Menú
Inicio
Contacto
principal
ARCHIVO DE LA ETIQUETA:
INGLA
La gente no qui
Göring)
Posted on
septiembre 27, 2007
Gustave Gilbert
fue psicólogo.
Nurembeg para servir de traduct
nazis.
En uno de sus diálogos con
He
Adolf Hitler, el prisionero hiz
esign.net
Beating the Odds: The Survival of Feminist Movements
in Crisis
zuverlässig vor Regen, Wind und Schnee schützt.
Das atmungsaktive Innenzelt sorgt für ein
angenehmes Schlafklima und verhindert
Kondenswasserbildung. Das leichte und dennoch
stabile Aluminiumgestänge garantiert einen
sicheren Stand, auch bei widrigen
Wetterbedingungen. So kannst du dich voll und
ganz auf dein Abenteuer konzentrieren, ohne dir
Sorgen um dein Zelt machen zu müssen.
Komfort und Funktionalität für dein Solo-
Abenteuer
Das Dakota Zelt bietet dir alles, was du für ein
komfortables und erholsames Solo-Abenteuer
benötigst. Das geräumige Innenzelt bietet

* * *

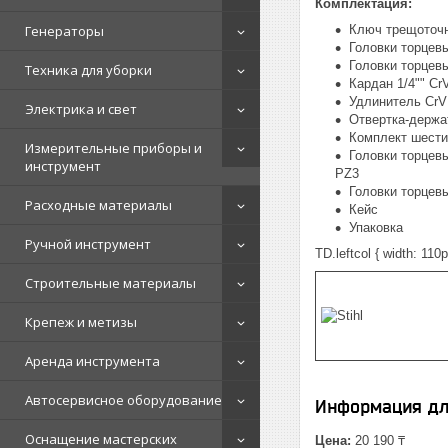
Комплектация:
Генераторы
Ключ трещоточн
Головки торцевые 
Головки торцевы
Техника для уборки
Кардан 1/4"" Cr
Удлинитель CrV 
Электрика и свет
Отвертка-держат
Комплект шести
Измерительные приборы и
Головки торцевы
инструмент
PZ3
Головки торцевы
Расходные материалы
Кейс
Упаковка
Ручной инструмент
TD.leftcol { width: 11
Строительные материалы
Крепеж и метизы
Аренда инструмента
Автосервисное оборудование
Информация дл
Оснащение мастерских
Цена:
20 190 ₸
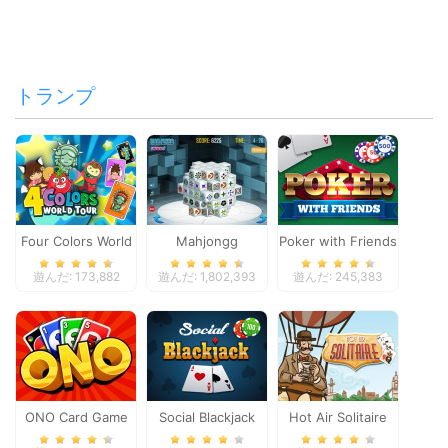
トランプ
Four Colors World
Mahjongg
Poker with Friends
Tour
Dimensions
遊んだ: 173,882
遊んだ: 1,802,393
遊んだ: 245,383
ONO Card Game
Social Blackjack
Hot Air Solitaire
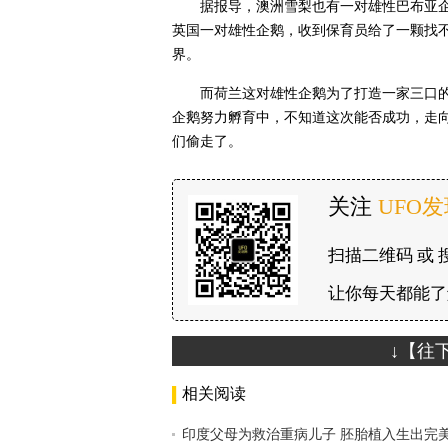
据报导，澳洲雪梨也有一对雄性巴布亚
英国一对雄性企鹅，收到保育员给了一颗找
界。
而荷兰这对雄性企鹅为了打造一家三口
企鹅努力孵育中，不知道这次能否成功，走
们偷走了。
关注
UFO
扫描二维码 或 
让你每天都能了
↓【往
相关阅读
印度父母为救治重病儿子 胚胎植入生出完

---

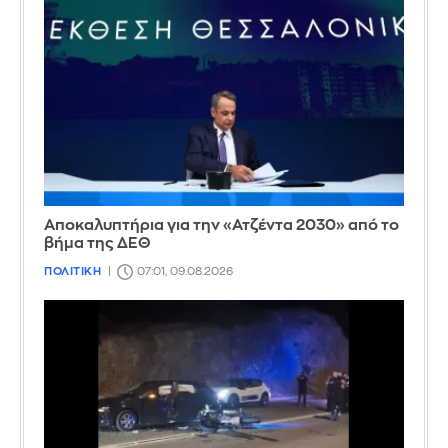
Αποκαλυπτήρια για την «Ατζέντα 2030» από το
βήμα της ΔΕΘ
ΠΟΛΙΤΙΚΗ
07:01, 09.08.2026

TASK PROMPT: Retrieve all lines from the data that contain the string "bietet".

ANSWER TO THIS PROBLEM:
Das Dakota Zelt bietet dir alles, was du für ein
benötigst. Das geräumige Innenzelt bietet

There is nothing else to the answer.